(Collected data entries)
* * *
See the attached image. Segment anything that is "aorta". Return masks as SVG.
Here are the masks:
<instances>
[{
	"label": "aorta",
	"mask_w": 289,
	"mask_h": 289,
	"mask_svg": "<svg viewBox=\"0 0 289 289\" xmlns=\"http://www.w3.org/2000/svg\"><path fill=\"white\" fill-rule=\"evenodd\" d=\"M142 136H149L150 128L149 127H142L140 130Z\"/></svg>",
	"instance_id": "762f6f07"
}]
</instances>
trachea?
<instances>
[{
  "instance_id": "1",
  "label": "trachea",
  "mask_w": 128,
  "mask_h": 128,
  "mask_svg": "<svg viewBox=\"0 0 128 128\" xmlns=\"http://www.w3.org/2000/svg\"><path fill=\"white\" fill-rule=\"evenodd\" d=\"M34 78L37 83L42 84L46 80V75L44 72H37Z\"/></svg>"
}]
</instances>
* * *
● **WHAT THE TASK REQUIRES**: Every line of the data must appear again in the answer, exactly as written.

● **RESULT**:
See the attached image. Segment anything that is "aorta". Return masks as SVG.
Here are the masks:
<instances>
[{
	"label": "aorta",
	"mask_w": 289,
	"mask_h": 289,
	"mask_svg": "<svg viewBox=\"0 0 289 289\" xmlns=\"http://www.w3.org/2000/svg\"><path fill=\"white\" fill-rule=\"evenodd\" d=\"M142 136H149L150 128L149 127H142L140 130Z\"/></svg>",
	"instance_id": "762f6f07"
}]
</instances>
trachea?
<instances>
[{
  "instance_id": "1",
  "label": "trachea",
  "mask_w": 128,
  "mask_h": 128,
  "mask_svg": "<svg viewBox=\"0 0 128 128\" xmlns=\"http://www.w3.org/2000/svg\"><path fill=\"white\" fill-rule=\"evenodd\" d=\"M34 78L37 83L42 84L46 80V75L44 72H37Z\"/></svg>"
}]
</instances>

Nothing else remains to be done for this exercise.